Research supports exercise for major depression. It may be an effective alternative for patients resistant to the currently available medications.

A comprehensive review of all the available therapies suggests that exercise is an effective intervention in  reducing depressive symptoms in patients with major depressive disorder (MDD), on its own and in conjunction with other treatments, such as antidepressant medication and psychotherapy.

The review in the May 2013 Journal of Psychiatric Practice, offers evidence-based recommendations for prescribing exercise, and addresses practical issues related to prescribing exercise in real-world treatment settings .

"Despite the substantial evidence supporting the use of exercise in the treatment of MDD, previous studies have not provided a clear indication of the proper dose of exercise needed to elicit an antidepressant effect," write Chad Rethorst, PhD, and Madhukar Trivedi, MD, of the Department of Psychiatry at the University of Texas Southwestern Medical Center, Dallas. The authors therefore, sought to fill the void by reviewing the available data from controlled clinical trials. The goal was to formulate specific and detailed recommendations for clinicians on how to prescribe exercise for their patients with MDD.

What is the Evidence?

The available evidence suggests that aerobic exercise is preferable for patients with MDD. However, there is evidence for resistance training as well.

Recommendations for patients include: Three to five exercise sessions per week, for 45 to 60 minutes per session.

Aerobic exercise should be done to achieve a target heart rate that is 50 to 85 percent of the individual's maximum heart rate.

Resistance training recommendations include a range of upper and lower body exercises — three sets of eight repetitions at 80 percent of 1-repetition maximum, ie, 80 percent of the maximum weight that the person can lift in one go.

The experts provide data suggesting that health benefits are apparent in four weeks after initiating the exercise regimen. The patients noticed a distinct improvement in depressive symptoms. However, there is no room for complacency: for the greatest degree of benefit in terms of antidepressant effect, the exercise program should be continued for at least ten to twelve weeks.

Compliance is pretty high, as the reviewers note, stating that among "the studies they reviewed, only about 15 percent of patients dropped out of exercise programs; they are comparable to dropout rates in studies of medications and psychotherapy."

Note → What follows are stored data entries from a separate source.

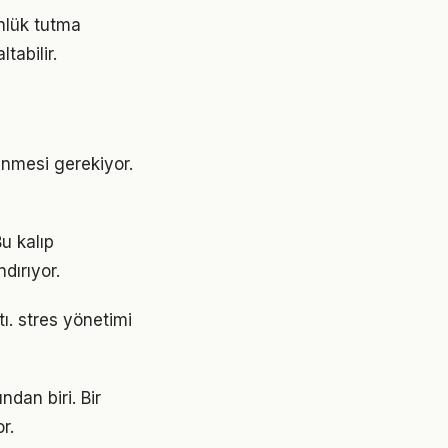
nlük tutma
tabilir.
lenmesi gerekiyor.
Bu kalıp
dırıyor.
tı. stres yönetimi
ndan biri. Bir
r.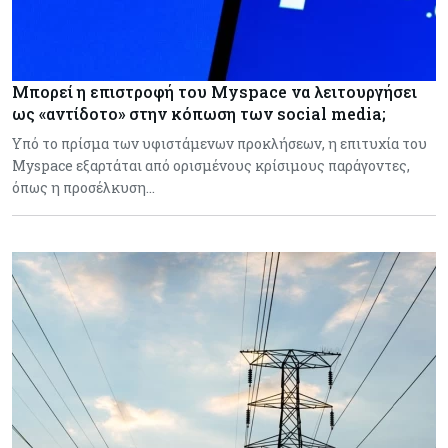
Μπορεί η επιστροφή του Myspace να λειτουργήσει
ως «αντίδοτο» στην κόπωση των social media;
Υπό το πρίσμα των υφιστάμενων προκλήσεων, η επιτυχία του
Myspace εξαρτάται από ορισμένους κρίσιμους παράγοντες,
όπως η προσέλκυση…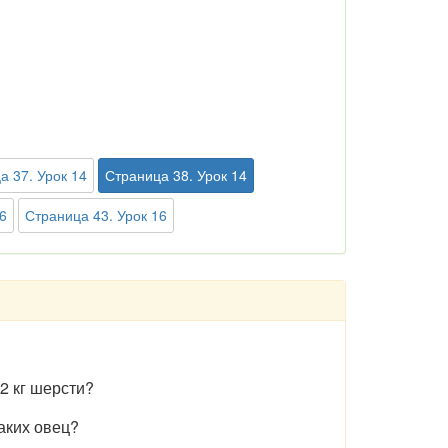
а 37. Урок 14
Страница 38. Урок 14
6
Страница 43. Урок 16
72 кг шерсти?
аких овец?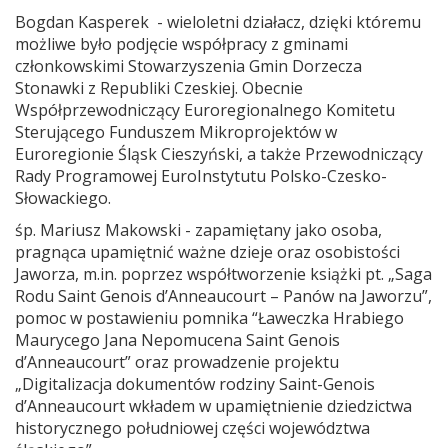
Bogdan Kasperek - wieloletni działacz, dzięki któremu
możliwe było podjęcie współpracy z gminami
członkowskimi Stowarzyszenia Gmin Dorzecza
Stonawki z Republiki Czeskiej. Obecnie
Współprzewodniczący Euroregionalnego Komitetu
Sterującego Funduszem Mikroprojektów w
Euroregionie Śląsk Cieszyński, a także Przewodniczący
Rady Programowej EuroInstytutu Polsko-Czesko-
Słowackiego.
śp. Mariusz Makowski - zapamiętany jako osoba,
pragnąca upamiętnić ważne dzieje oraz osobistości
Jaworza, m.in. poprzez współtworzenie książki pt. „Saga
Rodu Saint Genois d’Anneaucourt – Panów na Jaworzu”,
pomoc w postawieniu pomnika “Ławeczka Hrabiego
Maurycego Jana Nepomucena Saint Genois
d’Anneaucourt” oraz prowadzenie projektu
„Digitalizacja dokumentów rodziny Saint-Genois
d’Anneaucourt wkładem w upamiętnienie dziedzictwa
historycznego południowej części województwa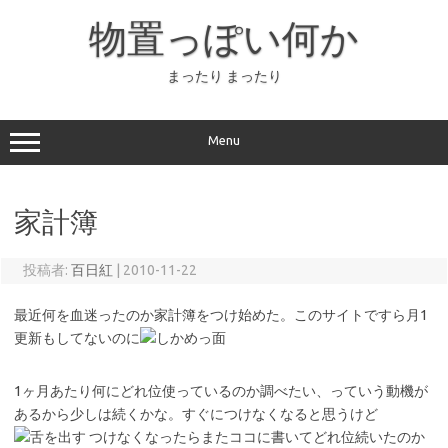
コ
ン
物置っぽい何か
テ
ン
ツ
へ
まったり まったり
ス
キ
ッ
プ
Menu
家計簿
投稿者:
百日紅
|
2010-11-22
最近何を血迷ったのか家計簿をつけ始めた。このサイトですら月1
更新もしてないのに
1ヶ月あたり何にどれ位使っているのか調べたい、っていう動機が
あるから少しは続くかな。すぐにつけなくなると思うけど
つけなくなったらまたココに書いてどれ位続いたのか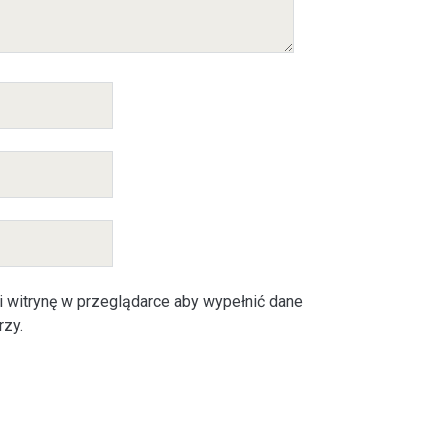
i witrynę w przeglądarce aby wypełnić dane
rzy.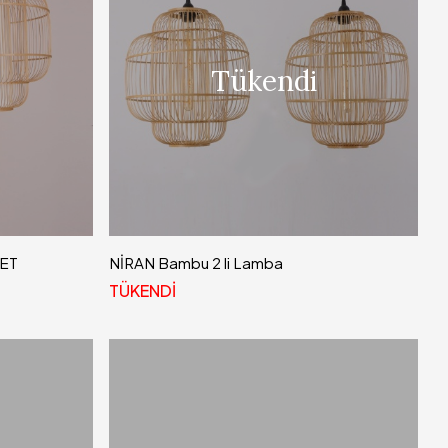
Tükendi
SET
NİRAN Bambu 2 li Lamba
TÜKENDİ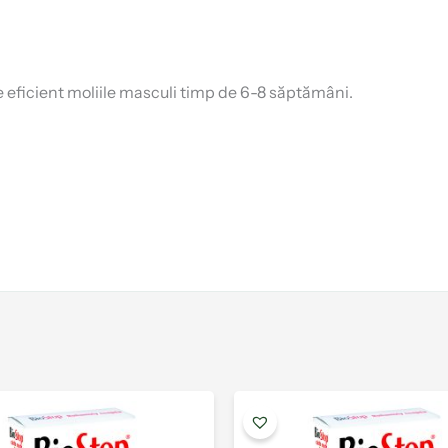
 eficient moliile masculi timp de 6-8 săptămâni.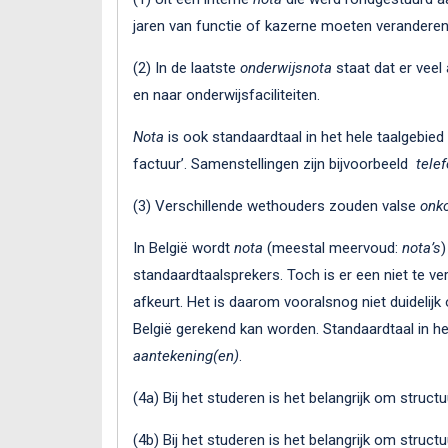
jaren van functie of kazerne moeten veranderen
(2) In de laatste
onderwijsnota
staat dat er veel
en naar onderwijsfaciliteiten.
Nota
is ook standaardtaal in het hele taalgebied
factuur’. Samenstellingen zijn bijvoorbeeld
tele
(3) Verschillende wethouders zouden valse
onk
In België wordt
nota
(meestal meervoud:
nota’s
)
standaardtaalsprekers. Toch is er een niet te ve
afkeurt. Het is daarom vooralsnog niet duidelijk
België gerekend kan worden. Standaardtaal in he
aantekening(en)
.
(4a) Bij het studeren is het belangrijk om struct
(4b) Bij het studeren is het belangrijk om struct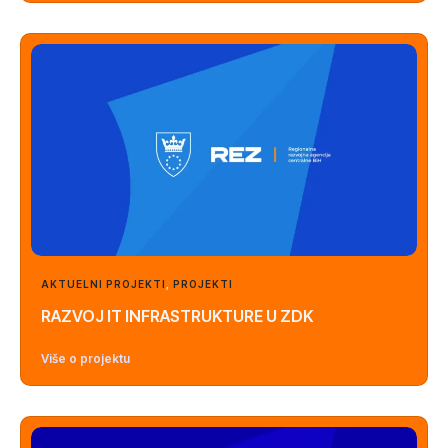
AKTUELNI PROJEKTI
,
PROJEKTI
RAZVOJ IT INFRASTRUKTURE U ZDK
Više o projektu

Strategies that may help improve adherence to exercise programs are quite a few: the choice of exercise is varied and consulting patients about what interests them and tailoring individualized educational and exercise regimen helps. Practical tips for clinicians on exercise intervention are always a boon, especially if it helps patient adherence.

"These findings suggest that exercise doses below the current recommendations may still be beneficial for patients with MDD," the authors write. They suggest that clinicians should encourage patients to proactively take to some  form exercise "even if they do not exercise enough to meet current public health recommendations."